Su uno sfondo neutro, color bruno, emerge con gradualità la figura a mezzo busto di Cristo coronato di spine. La postura è quella sofferente del Cristo morto: le braccia intrecciate, il capo lievemente reclinato; la bocca serrata; gli occhi chiusi, privi di vita.
La ricomposizione successiva al sacrificio non è però immune dal dolore fisico: la pelle ha ormai il colore livido della morte; sulla fronte la corona di spine ha lasciato profondi graffi e fiotti di sangue sgorgano ancora dalla ferita sul costato e dal segno dei chiodi sulle mani. Una soffusa malinconia domina l’intera immagine, pensata per essere oggetto di intima riflessione per il devoto che vi si rivolgeva, cercando nella figura di Cristo il massimo esempio spirituale in cui immedesimarsi.
Il dipinto è stato variamente attribuito a Tiziano, Giorgione e Giovanni Bellini, sulla base di alcune caratteristiche stilistiche e compositive.
Lo schema belliniano dell’Imago pietatis e la struggente dolcezza di memoria giorgionesca, deponevano infatti contro la tradizionale attribuzione a Tiziano, avanzata per primo da Cavalcaselle e accettata poi da parecchi conoscitori e critici.

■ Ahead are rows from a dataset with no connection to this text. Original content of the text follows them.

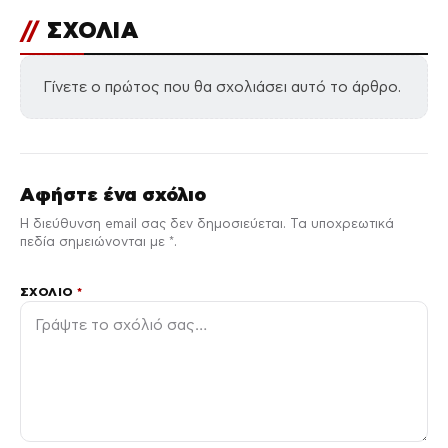
//
ΣΧΟΛΙΑ
Γίνετε ο πρώτος που θα σχολιάσει αυτό το άρθρο.
Αφήστε ένα σχόλιο
Η διεύθυνση email σας δεν δημοσιεύεται. Τα υποχρεωτικά
πεδία σημειώνονται με *.
ΣΧΌΛΙΟ
*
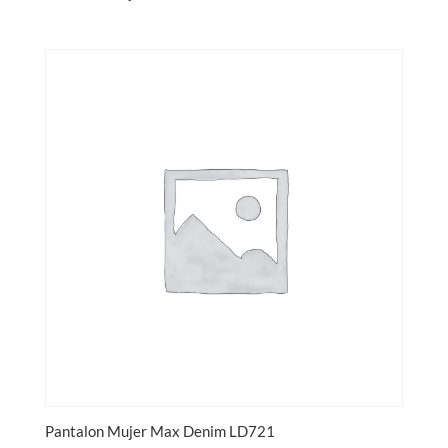
Pantalon Mujer Max Denim LD721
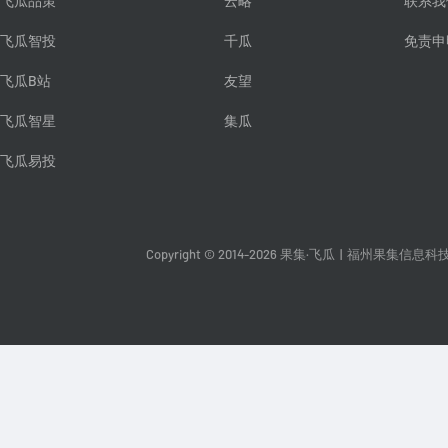
飞瓜品策
云略
联系我
飞瓜智投
千瓜
免责申
飞瓜B站
友望
飞瓜智星
集瓜
飞瓜易投
Copyright © 2014-2026 果集·飞瓜
|
福州果集信息科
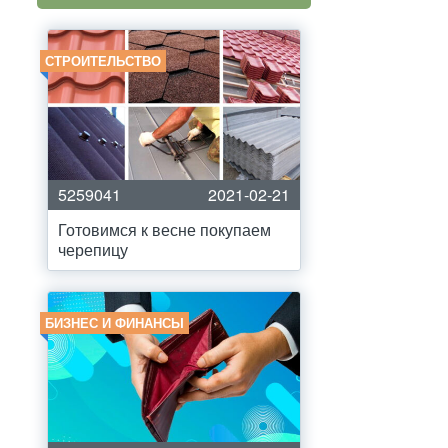
СТРОИТЕЛЬСТВО
5259041
2021-02-21
Готовимся к весне покупаем
черепицу
БИЗНЕС И ФИНАНСЫ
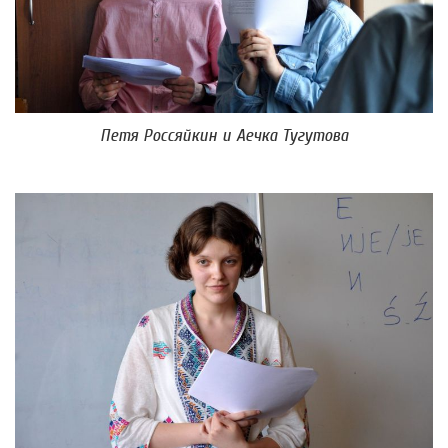
Петя Россяйкин и Аечка Тугутова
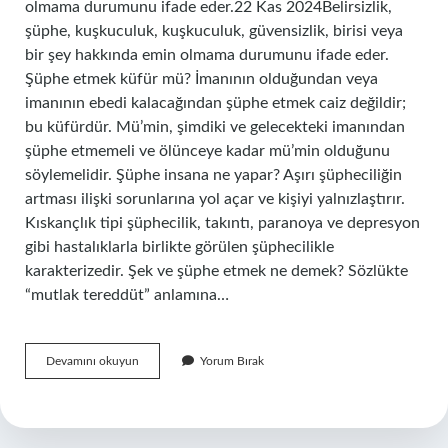
olmama durumunu ifade eder.22 Kas 2024Belirsizlik,
şüphe, kuşkuculuk, kuşkuculuk, güvensizlik, birisi veya
bir şey hakkında emin olmama durumunu ifade eder.
Şüphe etmek küfür mü? İmanının olduğundan veya
imanının ebedi kalacağından şüphe etmek caiz değildir;
bu küfürdür. Mü’min, şimdiki ve gelecekteki imanından
şüphe etmemeli ve ölünceye kadar mü’min olduğunu
söylemelidir. Şüphe insana ne yapar? Aşırı şüpheciliğin
artması ilişki sorunlarına yol açar ve kişiyi yalnızlaştırır.
Kıskançlık tipi şüphecilik, takıntı, paranoya ve depresyon
gibi hastalıklarla birlikte görülen şüphecilikle
karakterizedir. Şek ve şüphe etmek ne demek? Sözlükte
“mutlak tereddüt” anlamına…
Şüphe
Devamını okuyun
Yorum Bırak
Etmek
Ne
Anlama
Gelir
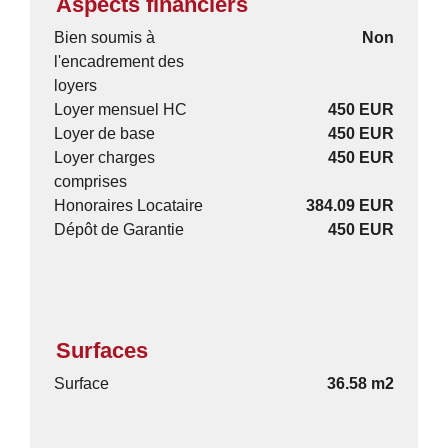
Aspects financiers
Bien soumis à
Non
l'encadrement des
loyers
Loyer mensuel HC
450 EUR
Loyer de base
450 EUR
Loyer charges
450 EUR
comprises
Honoraires Locataire
384.09 EUR
Dépôt de Garantie
450 EUR
Surfaces
Surface
36.58 m2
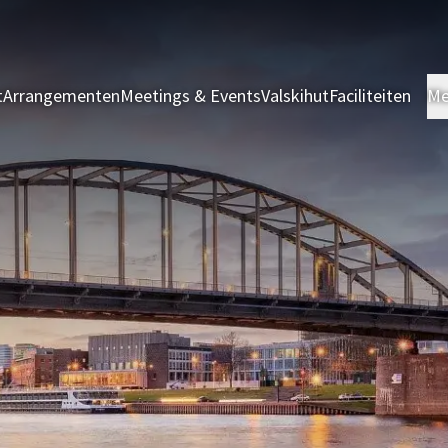
t
Arrangementen
Meetings & Events
Valskihut
Faciliteiten
Me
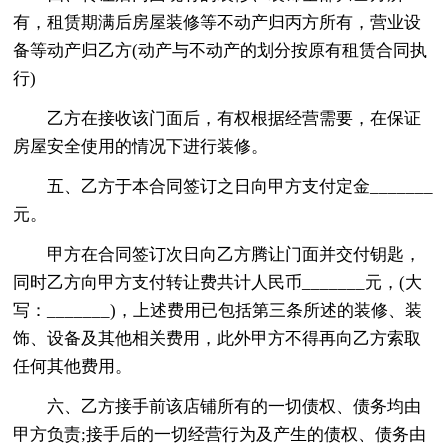
有，租赁期满后房屋装修等不动产归丙方所有，营业设
备等动产归乙方(动产与不动产的划分按原有租赁合同执
行)
乙方在接收该门面后，有权根据经营需要，在保证
房屋安全使用的情况下进行装修。
五、乙方于本合同签订之日向甲方支付定金_______
元。
甲方在合同签订次日向乙方腾让门面并交付钥匙，
同时乙方向甲方支付转让费共计人民币_______元，(大
写：_______)，上述费用已包括第三条所述的装修、装
饰、设备及其他相关费用，此外甲方不得再向乙方索取
任何其他费用。
六、乙方接手前该店铺所有的一切债权、债务均由
甲方负责;接手后的一切经营行为及产生的债权、债务由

La debolezza dei tratti, l’imprecisione anatomica e la povertà grafica avevano comunque determinato un’ulteriore revisione critica dell’opera, ricondotta da Giovanna Nepi Scirè alla cerchia dei giorgioneschi o dei belliniani. Un’importante conferma di questa nuova lettura è venuta dal recente restauro, grazie al quale è stato possibile recuperare la firma dell’autore, ora identificato con Vittore Belliniano, della laboriosa bottega di Giovanni Bellini.
Il dipinto versava in buone condizioni conservative, grazie a una recente rifoderatura; la presentazione estetica, tuttavia, risultava penalizzata da uno spesso strato di vernice ingiallita e ossidata. Alcune mancanze di colore si localizzavano lungo i bordi; ritocchi pittorici erano visibili sulla palpebra destra, sui capelli e sulla spalla.

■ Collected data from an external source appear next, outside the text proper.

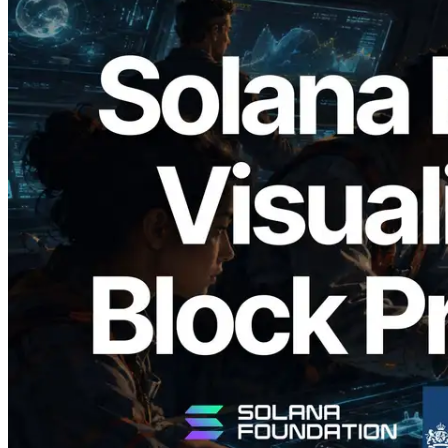
2026.05.24
Validators Solutions เปิดตัว Solana Block
Analyzer — แสดงเวลาการผลิตบล็อก
ระดับ slot และบาลิเดเตอร์ที่รับผิดชอบ
อ่านบทความนี้
โหลดเพิ่มเติม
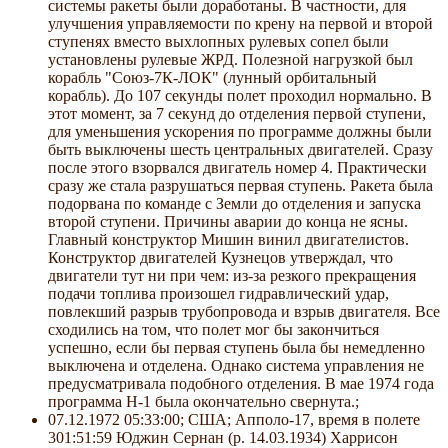
системы ракеты были доработаны. В частности, для
улучшения управляемости по крену на первой и второй
ступенях вместо выхлопных рулевых сопел были
установлены рулевые ЖРД. Полезной нагрузкой был
корабль "Союз-7К-ЛОК" (лунный орбитальный
корабль). До 107 секунды полет проходил нормально. В
этот момент, за 7 секунд до отделения первой ступени,
для уменьшения ускорения по программе должны были
быть выключены шесть центральных двигателей. Сразу
после этого взорвался двигатель номер 4. Практически
сразу же стала разрушаться первая ступень. Ракета была
подорвана по команде с Земли до отделения и запуска
второй ступени. Причины аварии до конца не ясны.
Главный конструктор Мишин винил двигателистов.
Конструктор двигателей Кузнецов утверждал, что
двигатели тут ни при чем: из-за резкого прекращения
подачи топлива произошел гидравлический удар,
повлекший разрыв трубопровода и взрыв двигателя. Все
сходились на том, что полет мог бы закончиться
успешно, если бы первая ступень была бы немедленно
выключена и отделена. Однако система управления не
предусматривала подобного отделения. В мае 1974 года
программа Н-1 была окончательно свернута.;
07.12.1972 05:33:00; США; Апполо-17, время в полете
301:51:59 Юджин Сернан (р. 14.03.1934) Харрисон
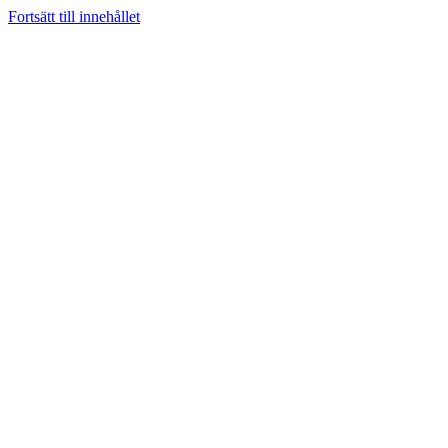
Fortsätt till innehållet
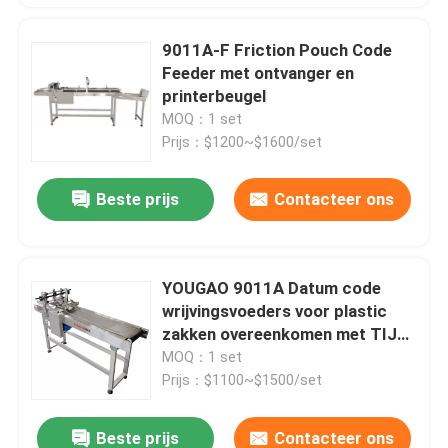
9011A-F Friction Pouch Code
Feeder met ontvanger en
printerbeugel
MOQ：1 set
Prijs：$1200~$1600/set
Beste prijs
Contacteer ons
YOUGAO 9011A Datum code
wrijvingsvoeders voor plastic
zakken overeenkomen met TIJ
printer
MOQ：1 set
Prijs：$1100~$1500/set
Beste prijs
Contacteer ons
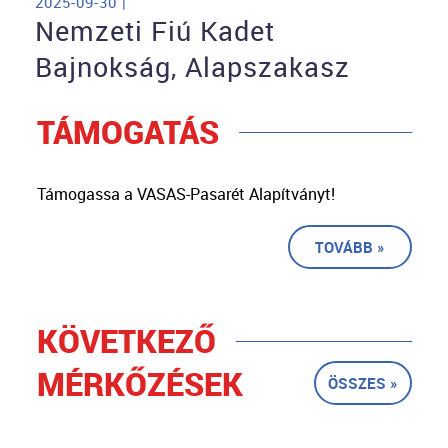
2025-09-30 |
Nemzeti Fiú Kadet
Bajnokság, Alapszakasz
TÁMOGATÁS
Támogassa a VASAS-Pasarét Alapítványt!
TOVÁBB »
KÖVETKEZŐ
MÉRKŐZÉSEK
ÖSSZES »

Il dipinto è stato quindi sottoposto a un’operazione di pulitura, volta a rimuovere lo strato di vernice alterata attraverso l’impiego di miscele solventi. La successiva reintegrazione pittorica è stata condotta con colori ad acquerello e a vernice, mediante velature in corrispondenza delle abrasioni e delle mancanze, tutte di piccola e media entità, che potevano essere quindi ricostruite nelle forme e nei toni originali.